Writing CLR(1) Parsers in Swift

Markus Kasperczyk
11 min readOct 30, 2023

--

Disclaimer

I usually don’t write disclaimers for my articles, because they tend to cover topics on which there’s plenty on material from which one can learn so I trust people’s judgement. But this time, it was difficult for me to find all the sources I needed to do this project. I do not have the feeling that I understood it very deeply and therefore, I do not encourage anyone to rely on the information provided here for their learning.

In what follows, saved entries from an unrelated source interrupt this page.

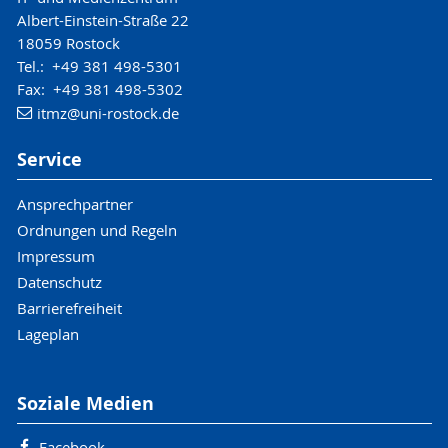
Albert-Einstein-Straße 22
18059 Rostock
Tel.: +49 381 498-5301
Fax: +49 381 498-5302
itmz
@uni-rostock
.de
Service
Ansprechpartner
Ordnungen und Regeln
Impressum
Datenschutz
Barrierefreiheit
Lageplan
Soziale Medien
Facebook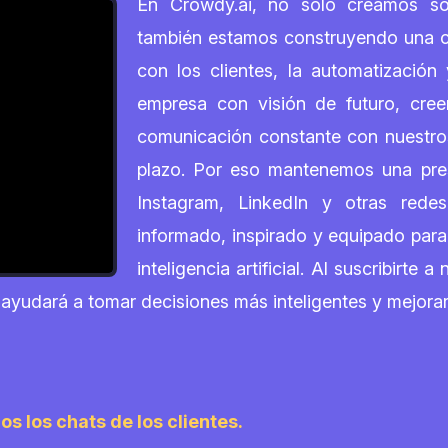
En Crowdy.ai, no solo creamos so
también estamos construyendo una co
con los clientes, la automatizació
empresa con visión de futuro, cree
comunicación constante con nuestros 
plazo. Por eso mantenemos una pre
Instagram, LinkedIn y otras redes
informado, inspirado y equipado par
inteligencia artificial. Al suscribirte
 ayudará a tomar decisiones más inteligentes y mejorar
os los chats de los clientes.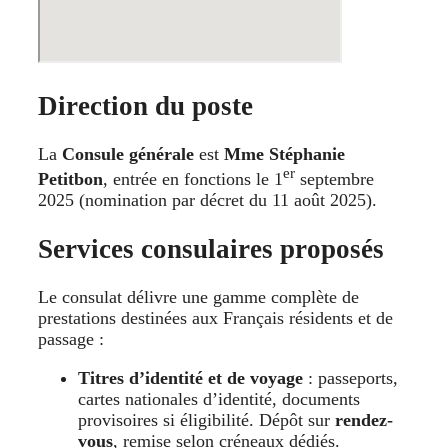
Direction du poste
La
Consule générale
est
Mme Stéphanie
er
Petitbon
, entrée en fonctions le 1
septembre
2025 (nomination par décret du 11 août 2025).
Services consulaires proposés
Le consulat délivre une gamme complète de
prestations destinées aux Français résidents et de
passage :
Titres d’identité et de voyage
: passeports,
cartes nationales d’identité, documents
provisoires si éligibilité. Dépôt sur
rendez-
vous
, remise selon créneaux dédiés.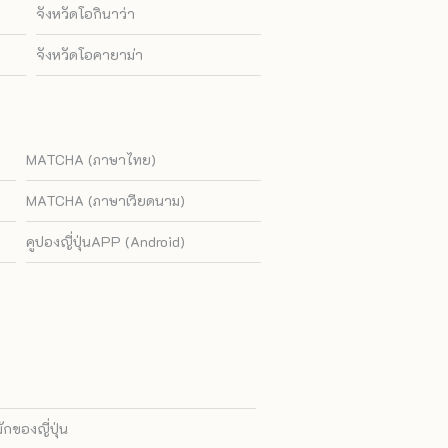
จังหวัดโอกินาว่า
จังหวัดโอคายาม่า
MATCHA (ภาษาไทย)
MATCHA (ภาษาเวียดนาม)
คูปองญี่ปุ่นAPP (Android)
ของญี่ปุ่น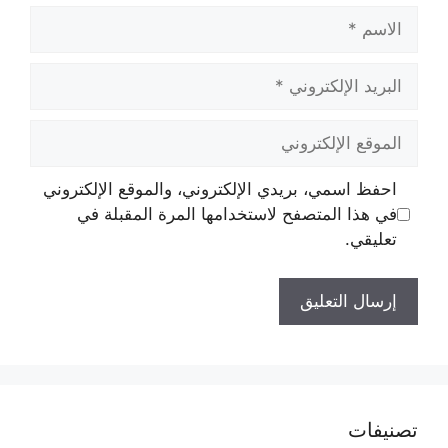
الاسم
البريد
الإلكتروني
الموقع
الإلكتروني
احفظ اسمي، بريدي الإلكتروني، والموقع الإلكتروني
في هذا المتصفح لاستخدامها المرة المقبلة في
تعليقي.
تصنيفات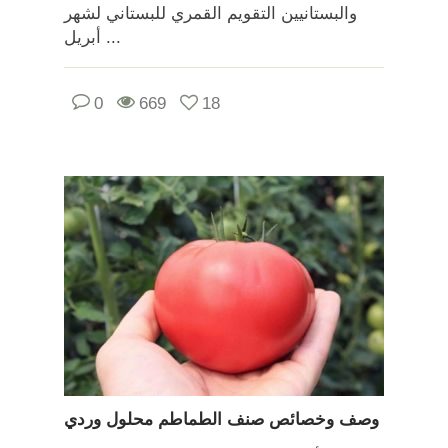
والبستانيين التقويم القمري للبستاني لشهر
أبريل ...
0
669
18
وصف وخصائص صنف الطماطم محلول وردي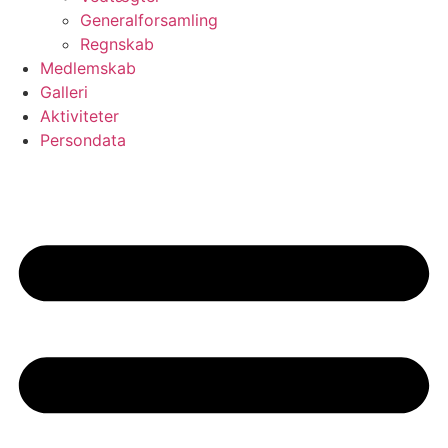
Generalforsamling
Regnskab
Medlemskab
Galleri
Aktiviteter
Persondata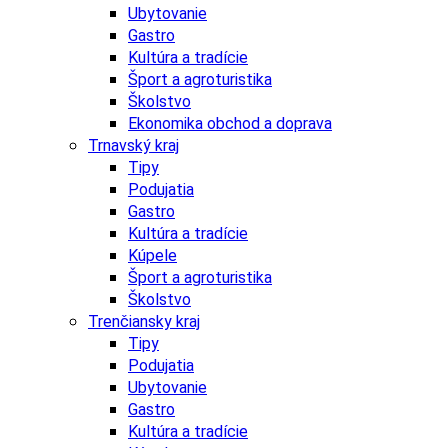
Ubytovanie
Gastro
Kultúra a tradície
Šport a agroturistika
Školstvo
Ekonomika obchod a doprava
Trnavský kraj
Tipy
Podujatia
Gastro
Kultúra a tradície
Kúpele
Šport a agroturistika
Školstvo
Trenčiansky kraj
Tipy
Podujatia
Ubytovanie
Gastro
Kultúra a tradície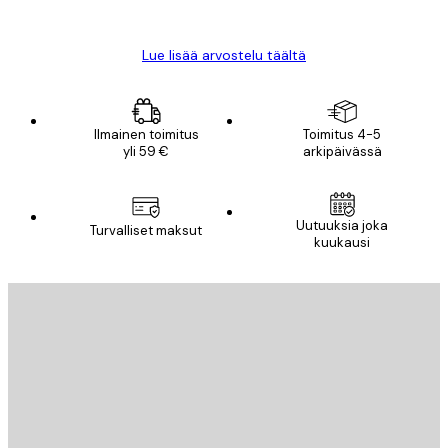
Mika S
Lue lisää arvostelu täältä
Ilmainen toimitus
Toimitus 4-5
yli 59 €
arkipäivässä
Uutuuksia joka
Turvalliset maksut
kuukausi
Sähköposti
LÄHETÄ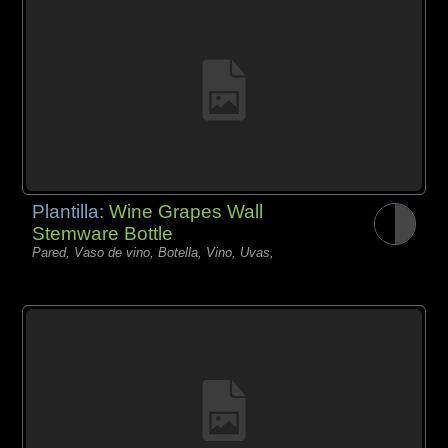
Plantilla:
Wine Grapes Wall
Stemware Bottle
Pared, Vaso de vino, Botella, Vino, Uvas,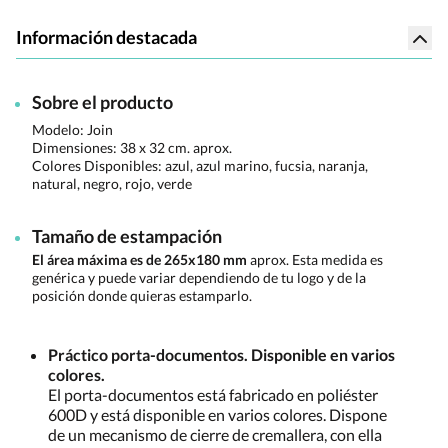
Información destacada
Sobre el producto
Modelo: Join
Dimensiones:
38 x 32 cm. aprox.
Colores Disponibles:
azul, azul marino, fucsia, naranja,
natural, negro, rojo, verde
Tamaño de estampación
El área máxima es de 265x180 mm
aprox. Esta medida es
genérica y puede variar dependiendo de tu logo y de la
posición donde quieras estamparlo.
Práctico porta-documentos. Disponible en varios
colores.
El porta-documentos está fabricado en poliéster
600D y está disponible en varios colores. Dispone
de un mecanismo de cierre de cremallera, con ella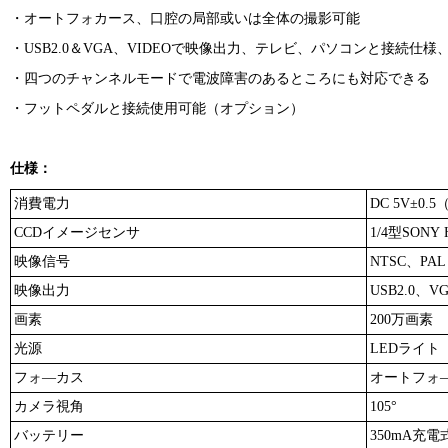
・オートフォカース、口腔の局部或いは全体の撮影可能
・USB2.0＆VGA、VIDEOで映像出力、テレビ、パソコンと接続仕
・四つのチャンネルモードで電波障害のあるところにも対応できる
・フットペダルと接続使用可能（オプション）
仕様：
消費電力
DC 5V±0.5
CCDイメージセンサ
1/4型SONY 
映像信号
NTSC、PAL
映像出力
USB2.0、V
画素
200万画素
光源
LEDライト 
フォ―カス
オートフォ―
カメラ視角
105°
バッテリー
350mA充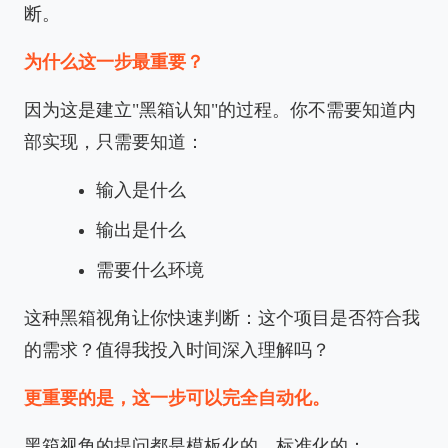
断。
为什么这一步最重要？
因为这是建立"黑箱认知"的过程。你不需要知道内
部实现，只需要知道：
输入是什么
输出是什么
需要什么环境
这种黑箱视角让你快速判断：这个项目是否符合我
的需求？值得我投入时间深入理解吗？
更重要的是，这一步可以完全自动化。
黑箱视角的提问都是模板化的、标准化的：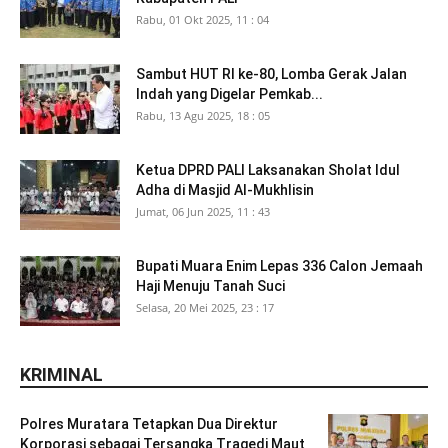
Rabu, 01 Okt 2025, 11 : 04
Sambut HUT RI ke-80, Lomba Gerak Jalan
Indah yang Digelar Pemkab...
Rabu, 13 Agu 2025, 18 : 05
Ketua DPRD PALI Laksanakan Sholat Idul
Adha di Masjid Al-Mukhlisin
Jumat, 06 Jun 2025, 11 : 43
Bupati Muara Enim Lepas 336 Calon Jemaah
Haji Menuju Tanah Suci
Selasa, 20 Mei 2025, 23 : 17
KRIMINAL
Polres Muratara Tetapkan Dua Direktur
Korporasi sebagai Tersangka Tragedi Maut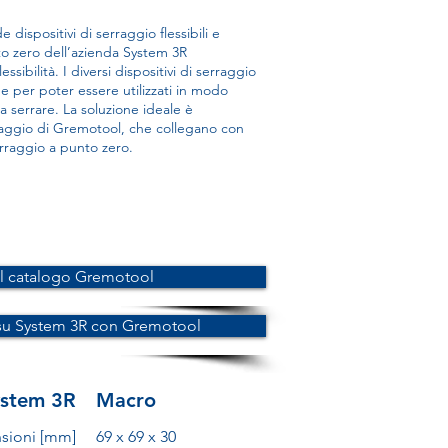
dispositivi di serraggio flessibili e
nto zero dell’azienda System 3R
sibilità. I diversi dispositivi di serraggio
e per poter essere utilizzati in modo
 serrare. La soluzione ideale è
rraggio di Gremotool, che collegano con
erraggio a punto zero.
il catalogo Gremotool
 su System 3R con Gremotool
ystem 3R
Macro
sioni [mm]
69 x 69 x 30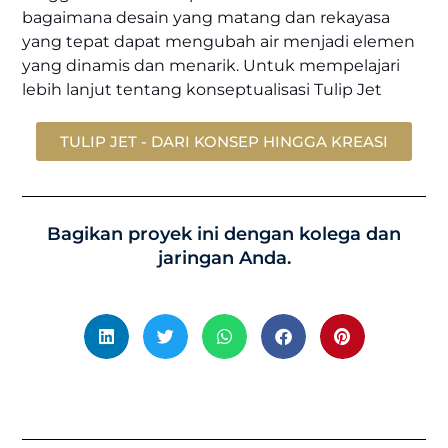
bagaimana desain yang matang dan rekayasa
yang tepat dapat mengubah air menjadi elemen
yang dinamis dan menarik. Untuk mempelajari
lebih lanjut tentang konseptualisasi Tulip Jet
TULIP JET - DARI KONSEP HINGGA KREASI
Bagikan proyek ini dengan kolega dan
jaringan Anda.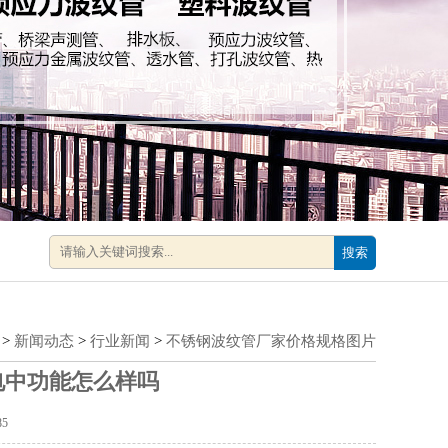
搜索
>
新闻动态
>
行业新闻
>
不锈钢波纹管厂家价格规格图片
电中功能怎么样吗
85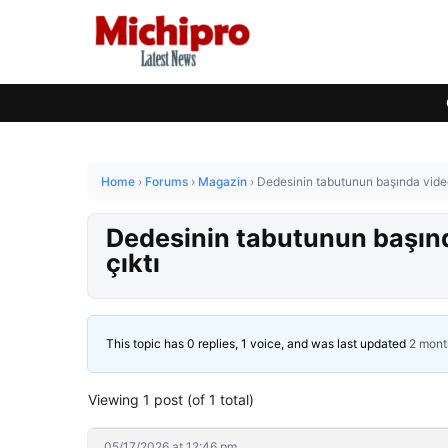
Home
›
Forums
›
Magazin
›
Dedesinin tabutunun başında video
Dedesinin tabutunun başınd
çıktı
This topic has 0 replies, 1 voice, and was last updated
2 mont
Viewing 1 post (of 1 total)
05/17/2026 at 12:46 pm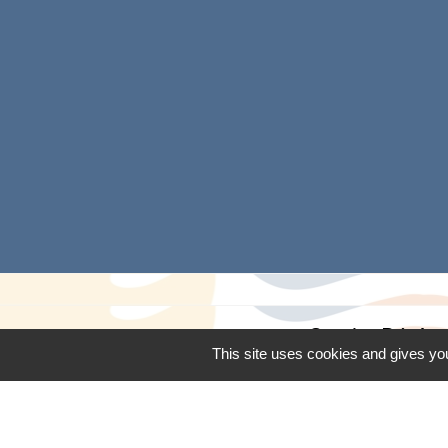
Operis - Dépôt 
This site uses cookies and gives you
Mentions légales
-
Poli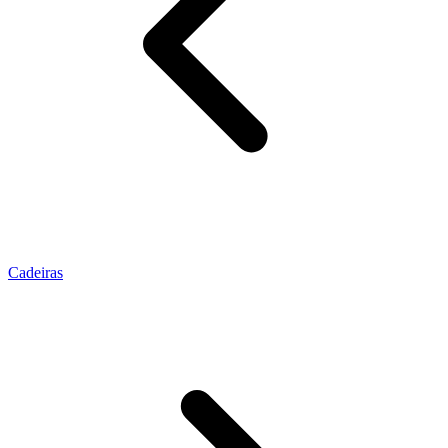
Cadeiras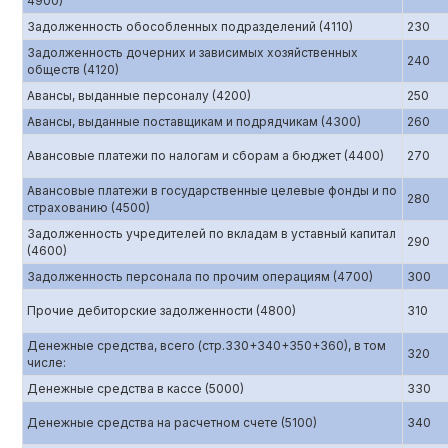
4900)
Задолженность обособленных подразделений (4110)
230
Задолженность дочерних и зависимых хозяйственных
240
обществ (4120)
Авансы, выданные персоналу (4200)
250
Авансы, выданные поставщикам и подрядчикам (4300)
260
Авансовые платежи по налогам и сборам а бюджет (4400)
270
Авансовые платежи в государственные целевые фонды и по
280
страхованию (4500)
Задолженность учредителей по вкладам в уставный капитал
290
(4600)
Задолженность персонала по прочим операциям (4700)
300
Прочие дебиторские задолженности (4800)
310
Денежные средства, всего (стр.330+340+350+360), в том
320
числе:
Денежные средства в кассе (5000)
330
Денежные средства на расчетном счете (5100)
340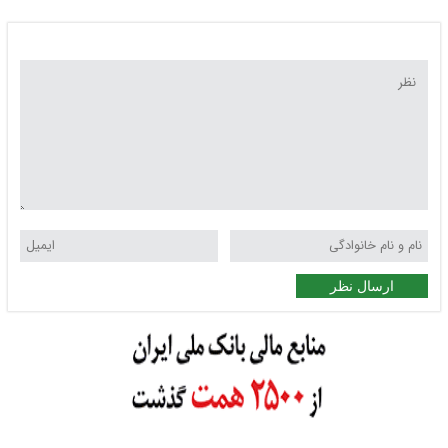
ارسال نظر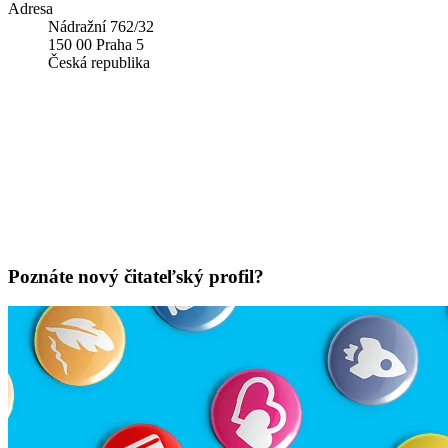
Adresa
Nádražní 762/32
150 00 Praha 5
Česká republika
Poznáte nový čitateľský profil?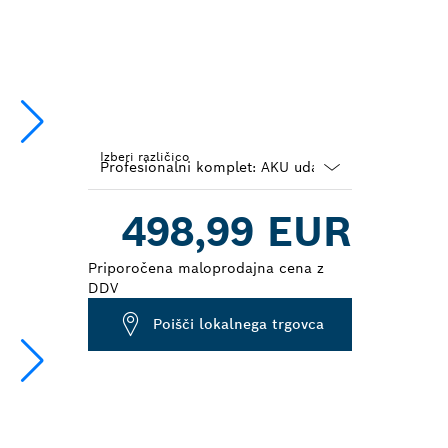
Izberi različico
Dropdown
498,99 EUR
closed
Priporočena maloprodajna cena z
DDV
Poišči lokalnega trgovca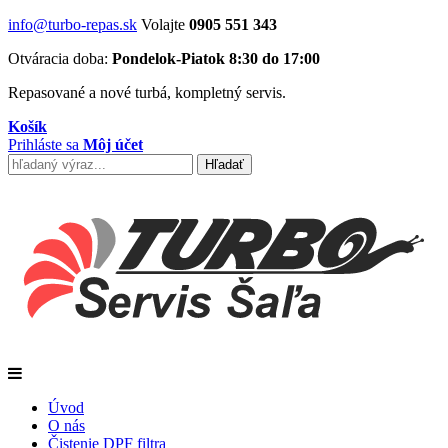
info@turbo-repas.sk
Volajte
0905 551 343
Otváracia doba:
Pondelok-Piatok 8:30 do 17:00
Repasované a nové turbá, kompletný servis.
Košík
Prihláste sa
Môj účet
Úvod
O nás
Čistenie DPF filtra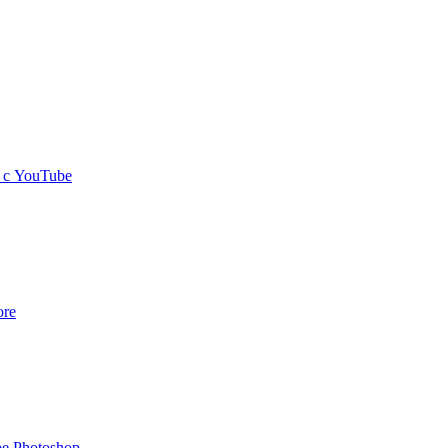
 с YouTube
ore
e Photoshop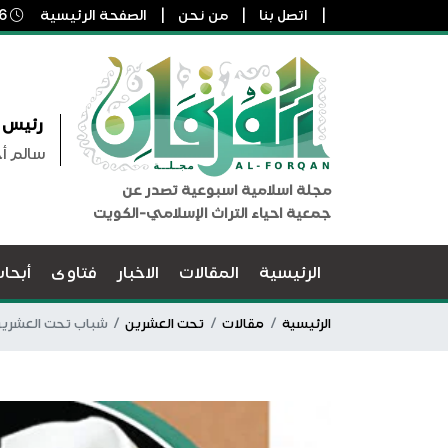
اتصل بنا
من نحن
الصفحة الرئيسية
6 أغسطس, 2026 10:46 م
رئيس ا
سالم أ
مجلة اسلامية اسبوعية تصدر عن
جمعية احياء التراث الإسلامي-الكويت
الرئيسية
المقالات
الاخبار
فتاوى
أبحا
الرئيسية
مقالات
تحت العشرين
شباب تحت العشرين 09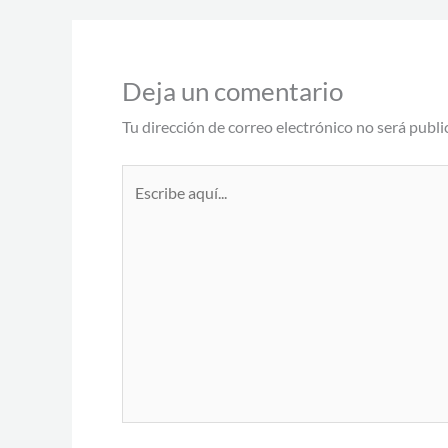
Deja un comentario
Tu dirección de correo electrónico no será publi
Escribe
aquí...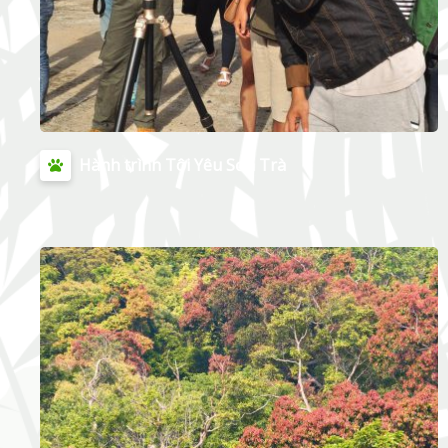
Hành trình Tôi Yêu Sơn Trà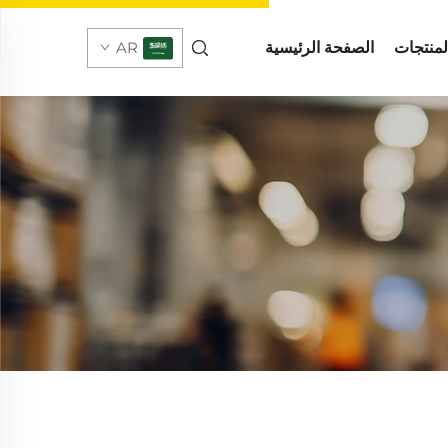
لمنتجات
الصفحة الرئيسية
AR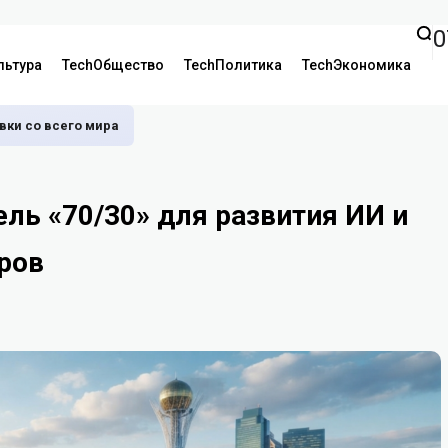
0
льтура
TechОбщество
TechПолитика
TechЭкономика
аявки со всего мира
ель «70/30» для развития ИИ и
ров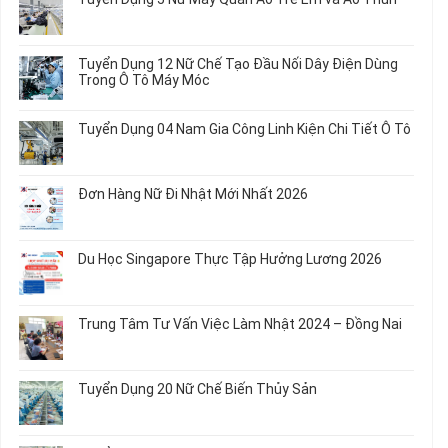
luận
ở
Không
Tuyển
có
Dụng
bình
Tuyển Dụng 12 Nữ Chế Tạo Đầu Nối Dây Điện Dùng
20
luận
Trong Ô Tô Máy Móc
Nữ
ở
Chế
Tuyển
Không
Biến
Dụng
có
Tuyển Dụng 04 Nam Gia Công Linh Kiện Chi Tiết Ô Tô
Món
5
bình
Ăn
Nữ
luận
Không
Sơ
May
ở
có
Chế
Quần
Tuyển
bình
Rau
Đơn Hàng Nữ Đi Nhật Mới Nhất 2026
Áo
Dụng
luận
Củ
Trẻ
12
ở
Không
Em
Nữ
Tuyển
có
và
Chế
Dụng
bình
Áo
Du Học Singapore Thực Tập Hưởng Lương 2026
Tạo
04
luận
Thun
Đầu
Nam
ở
Không
Nối
Gia
Đơn
có
Dây
Công
Hàng
bình
Điện
Trung Tâm Tư Vấn Việc Làm Nhật 2024 – Đồng Nai
Linh
Nữ
luận
Dùng
Kiện
Đi
ở
Không
Trong
Chi
Nhật
Du
có
Ô
Tiết
Mới
Học
bình
Tô
Ô
Tuyển Dụng 20 Nữ Chế Biến Thủy Sản
Nhất
Singapore
luận
Máy
Tô
2026
Thực
ở
Không
Móc
Tập
Trung
có
Hưởng
Tâm
bình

Here are the most instructive sources that I could dig up that don’t require reading entire books of technical specifications:

All that I did here was trying to apply what I think I learned from these to write a small compiler-compiler in Swift — for grammar specifications in Swift. If you want to understand this article, I highly recommend you first read/watch the above.

Rethinking Parsers

When I was done with my last parser lib and had written an article, I soon learned that my approach was known as top-down parsing which is not only slow (i.e. the time may be more than linear in terms of the input stream), but also not very general. For instance, it can’t handle a grammar like

A -> Aa | a

I quickly learned that bottom up parsers can be way more general and, being simple state machines, are way more efficient.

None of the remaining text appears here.